Hi all,
I’ve tried before to lose weight, through calorie restriction. I always went too hard too fast and never got exercise, with the end result I was constantly losing 10lbs and gaining it back.
Since December I have been working out 6 times per week with The Body Project.
I notice I am fitter but strangely I do not seem to be losing weight which is worrying me - I started at 179 and I am still there, despite sticking to 1500 calories per day max and doing the workouts.
Can anyone help? I’m worried I am not losing and by week 4 it seems I should have? Please help - it’s so upsetting!
Replies
Your diary is private so it's hard to judge your food or exercise logging accuracy but that's where I would start and making your diary public would allow people to help you with that.
Data helps.
Only you know your stats.
A few people might have an idea what your workouts actually entail but I'm not familiar with The Body Project at all.
Were you eating at the same level consistently before you started exercising?
Are you eating back exercise calories and if so how are you estimating them?
PS - congrats on getting fitter, that's what exercise really is for and it's an achievement to be enjoyed.
PPS - staying the same weight isn't gaining weight and it could be argued that maintaining weight over Christmas and New Year is a good result!
Hi, I’m doing a mixture of cardio and resistance. I think I don’t get enough protein but I do definitely stick to no more than 1400 calories (goal is 1500 but I leave 100 margin for error).
I am in week 4. I do notice more muscle but I’m worried about bulking up without slimming down. Any thoughts?
Hiya, it’s a mixture of cardio and resistance. A lot of standing HIIT and other low impact but high intensity work.
I’m definitely staying within calories although I know I have more carbs than protein which I need to address.
One thing: a new exercise can lead to water retention due to muscle healing. The year is still young. The weight gain can be due to water retention, thus not fat gain but a totally normal fluctuation.
Can you give us more info: What are your stats such as age, weight, size and gender?
I am definitely entering correctly - I check and double check everything
I answered above - thoughts welcome
Sorry if you think you answered already but just to make sure, does that mean you are weighing all solids on a scale (in grams/oz)? I ask because a few options were posed, including cups, spoons, just scanning packages and it's not clear which you are doing.
I check the calories on MFP but also on the packets to make sure I’m right.
See above - thanks :-)
That's great.
How about on the other side of the coin, how are you estimating your calorie burns?
(The exercises you mention are not easy to get reliable estimates for.)
I don’t include them in my calorie count, because I am aiming to lose weight. So what I do is set the calorie goal at 1400 on the basis that I should have 1500 but may under estimate things by accident.
The workouts are all low impact so I would estimate I burn 100-180 per session, but as I say, I don’t include them.
God I feel so demoralised.
There's nothing obviously amiss and as others have said a new exercise routine can cause some water retention.
If you are certain you are in a deficit you must be losing fat and that must eventually show up on the scales - you can't keep replacing it with water forever!
One thing I'd be tempted to do when things seem illogical is to verify your bathroom scales are working correctly, replace the batteries perhaps? Make sure they are on a firm and level surface......
Must be very frustrating for you.
Yes, this!
Sorry, I should have come back here earlier. Either the scale is wrong, or it's water retention if everything else is spot on.
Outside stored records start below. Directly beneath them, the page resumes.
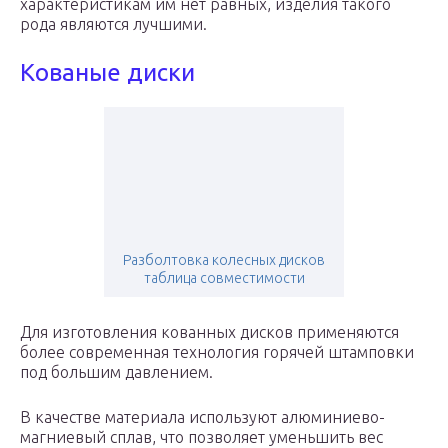
характеристикам им нет равных, изделия такого
рода являются лучшими.
Кованые диски
Разболтовка колесных дисков
таблица совместимости
Для изготовления кованных дисков применяются
более современная технология горячей штамповки
под большим давлением.
В качестве материала используют алюминиево-
магниевый сплав, что позволяет уменьшить вес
How often do you weight? If it's once per week then you might start on a day where your weight is a bit lower, and a week later a bit higher due to water retention. Not fat, but just water masking fat loss. It's totally normal, and it happens to all of us; especially women. A new workout leads to water retention, maybe a bit more salt, a day with more carbs, certain points in your cycle, moving more or less, the weather, everything. Totally normal, and nothing you can and should do about it. The only thing that helps is patience. Hey, some of us a whooshers: we don't seem to lose for 1-3 weeks but the tissue starts to feel a bit more squishy. And then there's the dreaded night where we ran to the loo a few times and in the morning we're at the expected weight. And then the cycle starts again.
Please, trust the process. Weight loss is not fast, and, as we said often masked by water retention. Going from maybe no to a lot of exercise can have a profound influence. You said you don't want to do a crash diet, but you still seem to have a bit of a all or nothing mindset. For weightloss to stick you need to build healthy habits that you are able to keep up and not lose a lot of weight in a short time and go back to where you started. Slow and steady. It might also help to use a weight trending app. There's Happy Scale for iOS and I think Libra? for Android. Sometimes we don't notice small changes in weight due to those fluctuations in water weight, but a trending app will show them.